When Dickens tries to create virtue or manliness, he often fails (though he is very good at a kind of boyish manliness—Nicholas Nickleby, Martin Chuzzlewit, David Copperfield—with a blush still on its cheek). And yet this quality is not absent from his work, for it is present in wonderful abundance in the author himself. This was a man—again and again one is halted in the midst of a page to make this wondering observation, as though Dickens himself, and not his characters, were the marvel.

The author does not mean to display his manliness, as he displays, say, the virtue of Little Dorrit or Nell; it takes the reader unawares. He did not mean to display it in his life, but time and again the reader of any Dickens biography is halted by the blaze of energy, the bravery, the spontaneous anger, the magnanimity, the quick assumption of responsibility.

Can it be that this is what is amiss? Are today’s critics and biographers sincerely disturbed to find a man entombed in the Westminster Abbey grave? A man entombed in the novel—the last place, apparently, they would expect to find one today? Is this why even the best of Dickens’ recent critics approach him in such a gingerly fashion, as if they feared to be held accountable for any slip of the pen concerning him?
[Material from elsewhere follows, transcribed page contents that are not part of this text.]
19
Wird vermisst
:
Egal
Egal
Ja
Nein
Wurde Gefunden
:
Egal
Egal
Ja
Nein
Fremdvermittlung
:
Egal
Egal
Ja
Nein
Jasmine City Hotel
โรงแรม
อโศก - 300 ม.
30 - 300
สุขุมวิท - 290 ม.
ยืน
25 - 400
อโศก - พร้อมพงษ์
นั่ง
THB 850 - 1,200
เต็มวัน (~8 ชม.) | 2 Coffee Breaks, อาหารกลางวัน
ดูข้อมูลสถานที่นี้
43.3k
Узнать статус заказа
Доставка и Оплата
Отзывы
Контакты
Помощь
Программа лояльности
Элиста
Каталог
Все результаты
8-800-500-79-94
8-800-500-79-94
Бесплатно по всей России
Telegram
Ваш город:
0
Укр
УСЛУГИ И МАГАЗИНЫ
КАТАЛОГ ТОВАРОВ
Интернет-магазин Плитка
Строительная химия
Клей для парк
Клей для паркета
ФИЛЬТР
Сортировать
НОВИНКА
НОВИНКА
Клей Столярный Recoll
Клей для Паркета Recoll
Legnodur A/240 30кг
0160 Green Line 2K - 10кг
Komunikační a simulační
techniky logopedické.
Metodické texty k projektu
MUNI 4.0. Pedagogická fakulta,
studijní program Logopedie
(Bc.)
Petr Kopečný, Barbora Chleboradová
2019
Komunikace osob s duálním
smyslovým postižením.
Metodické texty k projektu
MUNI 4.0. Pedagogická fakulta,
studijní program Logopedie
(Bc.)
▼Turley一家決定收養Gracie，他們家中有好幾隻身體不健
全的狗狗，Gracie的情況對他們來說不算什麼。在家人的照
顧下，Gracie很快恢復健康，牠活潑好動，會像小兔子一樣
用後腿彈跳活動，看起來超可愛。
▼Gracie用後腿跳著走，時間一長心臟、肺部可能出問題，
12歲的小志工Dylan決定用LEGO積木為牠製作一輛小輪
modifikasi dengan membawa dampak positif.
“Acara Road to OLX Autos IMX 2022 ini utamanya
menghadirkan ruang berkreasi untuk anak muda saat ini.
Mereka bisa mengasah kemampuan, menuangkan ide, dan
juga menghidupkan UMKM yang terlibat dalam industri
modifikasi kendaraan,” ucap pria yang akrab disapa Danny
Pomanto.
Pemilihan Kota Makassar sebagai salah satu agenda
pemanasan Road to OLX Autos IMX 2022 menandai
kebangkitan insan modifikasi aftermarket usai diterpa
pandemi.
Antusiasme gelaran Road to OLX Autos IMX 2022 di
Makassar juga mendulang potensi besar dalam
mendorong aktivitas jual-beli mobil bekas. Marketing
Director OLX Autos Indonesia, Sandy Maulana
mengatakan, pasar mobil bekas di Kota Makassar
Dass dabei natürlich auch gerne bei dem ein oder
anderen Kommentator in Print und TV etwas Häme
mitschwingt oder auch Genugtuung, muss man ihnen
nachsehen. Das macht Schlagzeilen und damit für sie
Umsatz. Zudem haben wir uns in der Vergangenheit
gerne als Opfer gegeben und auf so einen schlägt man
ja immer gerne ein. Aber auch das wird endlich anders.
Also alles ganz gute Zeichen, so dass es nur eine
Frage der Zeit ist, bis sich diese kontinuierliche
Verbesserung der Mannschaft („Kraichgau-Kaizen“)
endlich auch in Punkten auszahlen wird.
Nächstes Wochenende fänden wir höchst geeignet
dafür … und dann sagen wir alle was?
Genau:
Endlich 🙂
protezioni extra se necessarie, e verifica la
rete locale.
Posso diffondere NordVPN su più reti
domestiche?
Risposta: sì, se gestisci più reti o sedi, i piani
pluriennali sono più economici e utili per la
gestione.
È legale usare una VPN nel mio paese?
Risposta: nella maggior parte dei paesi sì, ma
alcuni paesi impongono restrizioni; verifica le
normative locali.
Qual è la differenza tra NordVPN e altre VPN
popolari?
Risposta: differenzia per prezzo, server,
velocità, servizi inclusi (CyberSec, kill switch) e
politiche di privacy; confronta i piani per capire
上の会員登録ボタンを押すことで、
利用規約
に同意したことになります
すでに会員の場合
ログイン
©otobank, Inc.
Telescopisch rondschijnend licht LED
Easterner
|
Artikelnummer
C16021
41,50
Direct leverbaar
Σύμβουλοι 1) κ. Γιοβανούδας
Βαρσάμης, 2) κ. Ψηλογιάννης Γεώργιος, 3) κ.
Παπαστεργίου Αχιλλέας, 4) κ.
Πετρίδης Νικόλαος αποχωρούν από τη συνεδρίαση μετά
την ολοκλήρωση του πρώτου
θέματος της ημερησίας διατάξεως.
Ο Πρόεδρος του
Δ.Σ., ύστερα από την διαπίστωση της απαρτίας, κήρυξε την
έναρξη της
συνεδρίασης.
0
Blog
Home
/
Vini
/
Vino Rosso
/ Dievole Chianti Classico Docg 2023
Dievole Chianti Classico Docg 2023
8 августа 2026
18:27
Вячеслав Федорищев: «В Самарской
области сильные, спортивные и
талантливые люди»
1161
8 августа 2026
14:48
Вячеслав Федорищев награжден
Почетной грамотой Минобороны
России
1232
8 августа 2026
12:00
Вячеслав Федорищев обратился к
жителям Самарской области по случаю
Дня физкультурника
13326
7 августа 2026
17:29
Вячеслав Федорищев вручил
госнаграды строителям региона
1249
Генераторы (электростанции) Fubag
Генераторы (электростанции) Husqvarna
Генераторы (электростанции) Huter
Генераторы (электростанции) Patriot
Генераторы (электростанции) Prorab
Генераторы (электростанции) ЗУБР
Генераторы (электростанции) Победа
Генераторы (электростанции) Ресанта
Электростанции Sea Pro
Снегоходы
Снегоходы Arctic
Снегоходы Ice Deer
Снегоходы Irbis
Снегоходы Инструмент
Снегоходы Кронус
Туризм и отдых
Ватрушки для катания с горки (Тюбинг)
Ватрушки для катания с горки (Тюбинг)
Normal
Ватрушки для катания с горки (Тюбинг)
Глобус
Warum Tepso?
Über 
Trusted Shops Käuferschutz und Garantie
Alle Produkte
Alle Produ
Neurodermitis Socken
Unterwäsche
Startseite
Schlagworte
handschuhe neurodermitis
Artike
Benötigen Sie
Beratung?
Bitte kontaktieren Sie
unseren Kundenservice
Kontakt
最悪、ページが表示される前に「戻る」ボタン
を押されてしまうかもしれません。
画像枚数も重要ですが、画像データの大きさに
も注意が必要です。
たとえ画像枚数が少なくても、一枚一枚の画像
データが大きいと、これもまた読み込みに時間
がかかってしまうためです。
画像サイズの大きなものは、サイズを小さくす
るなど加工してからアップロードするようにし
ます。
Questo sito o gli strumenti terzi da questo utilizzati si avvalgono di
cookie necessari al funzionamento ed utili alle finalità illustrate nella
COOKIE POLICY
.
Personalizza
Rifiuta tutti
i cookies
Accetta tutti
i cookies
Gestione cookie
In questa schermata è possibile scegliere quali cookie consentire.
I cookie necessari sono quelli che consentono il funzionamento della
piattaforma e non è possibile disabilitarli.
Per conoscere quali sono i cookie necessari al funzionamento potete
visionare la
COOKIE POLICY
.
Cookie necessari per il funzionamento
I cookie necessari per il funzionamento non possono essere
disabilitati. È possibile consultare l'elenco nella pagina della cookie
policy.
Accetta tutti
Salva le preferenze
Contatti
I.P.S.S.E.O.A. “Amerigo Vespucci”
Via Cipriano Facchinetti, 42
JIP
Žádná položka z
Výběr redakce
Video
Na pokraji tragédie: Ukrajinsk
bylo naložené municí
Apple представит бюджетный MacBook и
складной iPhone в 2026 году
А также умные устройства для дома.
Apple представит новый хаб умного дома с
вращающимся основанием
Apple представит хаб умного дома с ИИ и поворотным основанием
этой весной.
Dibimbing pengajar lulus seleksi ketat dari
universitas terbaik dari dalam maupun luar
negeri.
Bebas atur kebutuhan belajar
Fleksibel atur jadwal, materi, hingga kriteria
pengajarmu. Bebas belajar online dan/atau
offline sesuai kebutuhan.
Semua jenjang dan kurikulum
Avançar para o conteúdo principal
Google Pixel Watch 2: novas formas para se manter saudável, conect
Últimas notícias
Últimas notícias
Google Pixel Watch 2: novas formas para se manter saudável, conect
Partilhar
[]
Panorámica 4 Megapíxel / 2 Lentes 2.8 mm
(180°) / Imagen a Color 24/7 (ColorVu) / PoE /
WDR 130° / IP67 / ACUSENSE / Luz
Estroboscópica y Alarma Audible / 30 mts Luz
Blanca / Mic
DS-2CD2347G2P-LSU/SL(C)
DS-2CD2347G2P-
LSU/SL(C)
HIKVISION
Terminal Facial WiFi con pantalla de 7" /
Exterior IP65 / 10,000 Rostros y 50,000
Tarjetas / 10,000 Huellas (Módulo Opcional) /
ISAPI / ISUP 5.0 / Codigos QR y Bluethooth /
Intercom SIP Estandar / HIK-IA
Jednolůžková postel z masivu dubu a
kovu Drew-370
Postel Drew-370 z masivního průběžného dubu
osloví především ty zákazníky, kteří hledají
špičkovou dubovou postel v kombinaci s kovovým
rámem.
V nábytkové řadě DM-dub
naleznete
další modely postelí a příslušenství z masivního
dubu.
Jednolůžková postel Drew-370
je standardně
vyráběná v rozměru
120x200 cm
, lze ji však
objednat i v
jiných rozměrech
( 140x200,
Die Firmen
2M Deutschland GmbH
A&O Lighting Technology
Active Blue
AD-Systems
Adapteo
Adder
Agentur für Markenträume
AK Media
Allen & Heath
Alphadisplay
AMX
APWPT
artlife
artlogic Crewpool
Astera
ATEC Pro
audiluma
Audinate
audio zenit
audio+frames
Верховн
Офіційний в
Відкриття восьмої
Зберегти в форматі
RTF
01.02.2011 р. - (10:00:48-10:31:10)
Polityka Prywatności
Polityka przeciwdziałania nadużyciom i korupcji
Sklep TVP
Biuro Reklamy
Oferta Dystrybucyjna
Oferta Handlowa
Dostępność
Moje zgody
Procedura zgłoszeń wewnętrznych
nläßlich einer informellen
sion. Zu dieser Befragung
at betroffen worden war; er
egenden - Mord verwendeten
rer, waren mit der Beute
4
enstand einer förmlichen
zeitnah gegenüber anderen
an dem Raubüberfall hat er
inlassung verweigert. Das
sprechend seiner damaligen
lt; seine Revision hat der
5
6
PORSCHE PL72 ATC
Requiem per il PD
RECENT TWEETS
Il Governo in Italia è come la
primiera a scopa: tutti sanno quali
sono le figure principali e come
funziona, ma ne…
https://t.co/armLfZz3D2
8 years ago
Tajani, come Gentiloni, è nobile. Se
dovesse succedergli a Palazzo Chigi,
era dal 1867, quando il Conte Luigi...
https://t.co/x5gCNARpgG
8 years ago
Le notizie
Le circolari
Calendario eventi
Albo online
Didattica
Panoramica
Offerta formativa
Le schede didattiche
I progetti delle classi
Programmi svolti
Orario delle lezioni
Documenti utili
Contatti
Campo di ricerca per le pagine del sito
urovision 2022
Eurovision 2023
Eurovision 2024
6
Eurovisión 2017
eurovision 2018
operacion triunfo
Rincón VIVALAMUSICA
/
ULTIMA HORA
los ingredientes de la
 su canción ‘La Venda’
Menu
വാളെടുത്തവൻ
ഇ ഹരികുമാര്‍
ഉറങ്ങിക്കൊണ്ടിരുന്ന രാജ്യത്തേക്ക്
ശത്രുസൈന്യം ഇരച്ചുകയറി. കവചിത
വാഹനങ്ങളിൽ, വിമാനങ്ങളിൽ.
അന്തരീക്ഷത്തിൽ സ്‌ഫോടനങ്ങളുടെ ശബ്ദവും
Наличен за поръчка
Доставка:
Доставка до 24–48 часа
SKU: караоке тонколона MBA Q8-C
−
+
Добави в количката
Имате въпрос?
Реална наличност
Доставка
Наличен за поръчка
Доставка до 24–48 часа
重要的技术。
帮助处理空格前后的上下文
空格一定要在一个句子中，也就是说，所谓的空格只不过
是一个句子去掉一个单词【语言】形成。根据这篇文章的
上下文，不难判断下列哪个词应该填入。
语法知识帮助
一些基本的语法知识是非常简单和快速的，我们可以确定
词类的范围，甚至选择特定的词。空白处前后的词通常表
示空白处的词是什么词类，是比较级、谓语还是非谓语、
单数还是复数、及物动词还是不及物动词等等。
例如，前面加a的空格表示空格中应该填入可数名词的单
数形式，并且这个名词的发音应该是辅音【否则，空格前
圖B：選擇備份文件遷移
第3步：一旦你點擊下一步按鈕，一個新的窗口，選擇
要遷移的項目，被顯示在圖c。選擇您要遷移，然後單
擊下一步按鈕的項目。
In a certain sense, of course, they are right to take these precautions, to keep their distance from Dickens and display him as a specimen that has come under official notice. Mr. West’s outburst in The New Yorker is evidence that there exists a profound hostility to Dickens that may break out anywhere without warning, though not, as one might think, in highbrow circles, where the charge “mere entertainer” might have some appropriateness, but in commercial journalism: Orville Prescott in the New York Times promptly echoed Mr. West’s judgment, and Time magazine found a citation from Lenin to prove that Dickens was not “a social revolutionary.” Like the mysterious utterances of Mr. F.’s aunt, this animus of Mr. West’s spouts up from arcane caverns that perhaps underlie the whole of modern “humanistic” culture.

A book review of Charles Dickens: His Tragedy and Triumph, by Edgar Johnson.